LE PREMIER
Comme nous l’avons vu, le Premier Mai, comme jour de lutte ouvrière, est né aux Etats-Unis en 1886, avec la manifestation pour la journée de huit heures convoquée par l’organisation syndicale Chevaliers du Travail de Chicago. Plusieurs de leurs dirigeants ont, par la suite, été emprisonnés, jugés et exécutés, et sont passés dans l’histoire comme les Martyrs de Chicago.
Depuis lors, la bourgeoisie américaine a essayé par tous les moyens d’effacer ces faits de la mémoire des travailleurs du pays et de séparer ceux-ci de cette façon de leurs frères du monde. Sur
Le Premier Mai, jour de lutte ouvrière, a été transformé en un mystérieux May Day et, en même temps, on a décrété que le Labour Day devait être commémoré chaque premier lundi de septembre, une date sans aucune signification historique.
L’année passée
Mais la bourgeoisie la plus puissante du monde ne peut pas dissimuler pour toujours la vérité historique ou éviter la lutte de classes. De plus en plus, le Premier Mai devient à nouveau un jour de lutte ouvrière aux Etats-Unis, de la main des travailleurs immigrants, spécialement les latino-américains, qui apportent cette tradition de leurs pays.
Après les manifestations massives des 9 et 10 avril 2006, exigeant le droit de vivre et de travailler légalement aux Etats-Unis, les organisations ont convoqué, le Premier Mai de cette année, à une journée de lutte avec la consigne « un jour sans immigrant ». Il s’agissait, de fait, d’une grève générale des travailleurs d’origine étrangère pour montrer leur importance dans l’économie du pays. Ce n’était pas une mesure facile à obtenir puisque, aux Etats-Unis, c’est un jour de travail normal. Ils devaient défier le risque de licenciement, la perte de la green card[1] ou, pour les immigrants illégaux, la déportation immédiate, sans compter les menaces de groupes fascistes contre plusieurs organisations et dirigeants.

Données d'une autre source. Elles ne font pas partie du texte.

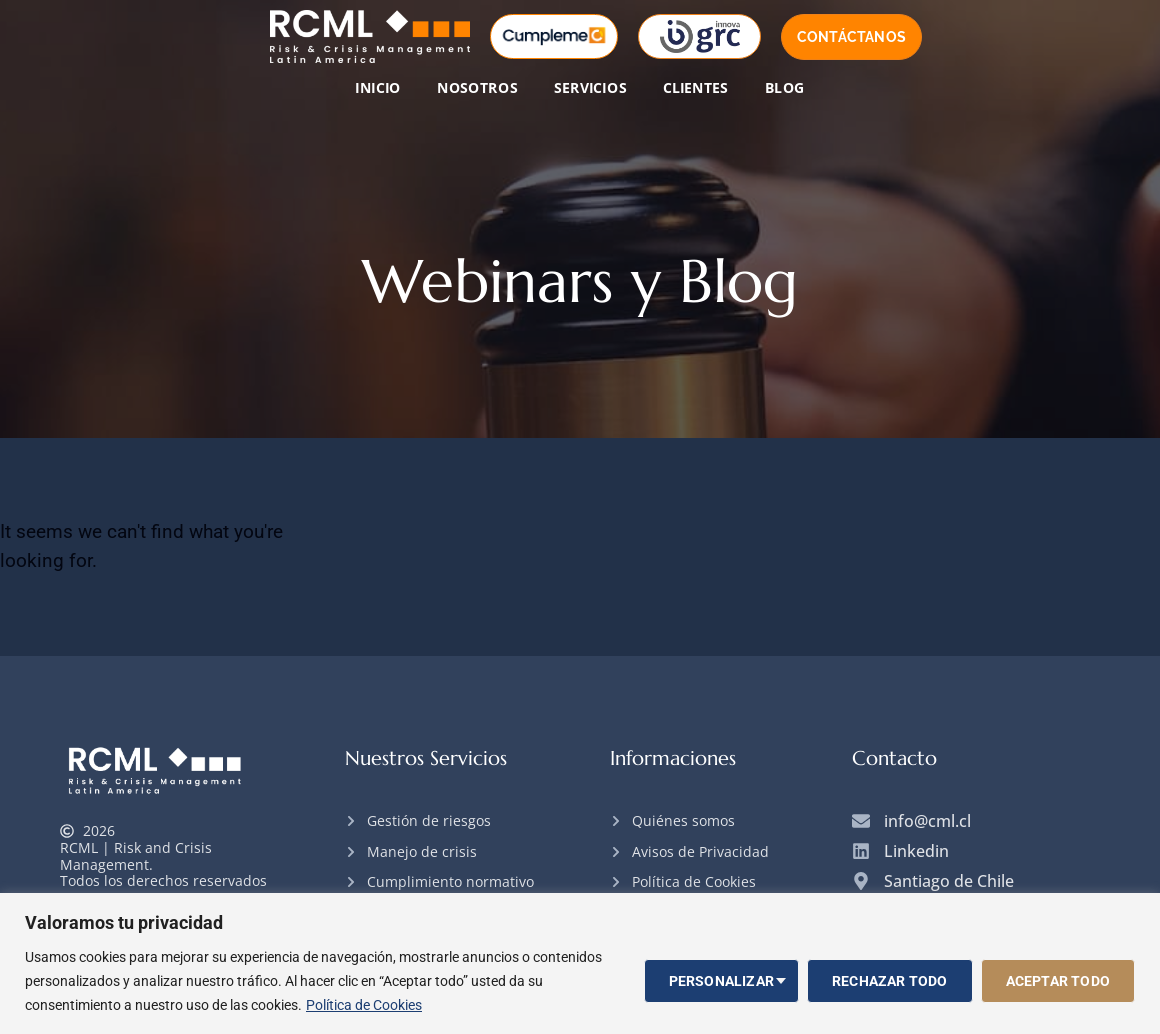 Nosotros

Mais la journée a été un grand succès. Des centaines de milliers ont abandonné leur travail et sont à nouveau descendus dans la rue, dans les grandes villes du pays, comme New York, Los Angeles ou Chicago, ainsi que dans beaucoup de villes moyennes et petites. Même à Anchorage (Alaska), quelques dizaines de manifestants ont défié le climat gelé de la ville.
Dans beaucoup de cas, ils y sont allés avec leurs uniformes ou vêtements de travail, avec de petites affiches qui disaient « nous ne sommes pas des criminels, nous sommes des travailleurs », ou groupés derrière les drapeaux de leurs organisations, comme le Réseau National de Journaliers (travailleurs agricoles mexicains) et leur consigne : « Nous ne voulons être esclaves de personne ». De cette manière, malgré l’effort de plus d’un siècle de la bourgeoisie américaine, le Premier Mai est redevenu un jour de lutte des travailleurs.
Son importance
Le caractère massif de la grève et des manifestations de l’année passée n’est pas un fait de moindre envergure. Actuellement, près de 25% de la classe ouvrière américaine est immigrant, spécialement latino-américain. Il suffit de parcourir n’importe quelle ville des Etats-Unis pour s’en rendre compte, dans les commerces, les hôtels, les restaurants, la construction de bâtiments ou la réparation des rues.
Que des milliers de travailleurs descendent à nouveau dans la rue un Premier Mai aux Etats-Unis a, sans doute, une grande valeur symbolique. C’est aussi un fait de grande importance pour tous les peuples du monde : ce sont les secteurs les plus exploités et les plus marginalisés de la classe ouvrière américaine qui entrent au combat et commencent à agiter les fondements mêmes de cette société. Le futur dira si, avec ces faits, nous assistons peut-être au pont qui unira les processus révolutionnaires latino-américains et le début de la révolution socialiste aux Etats-Unis.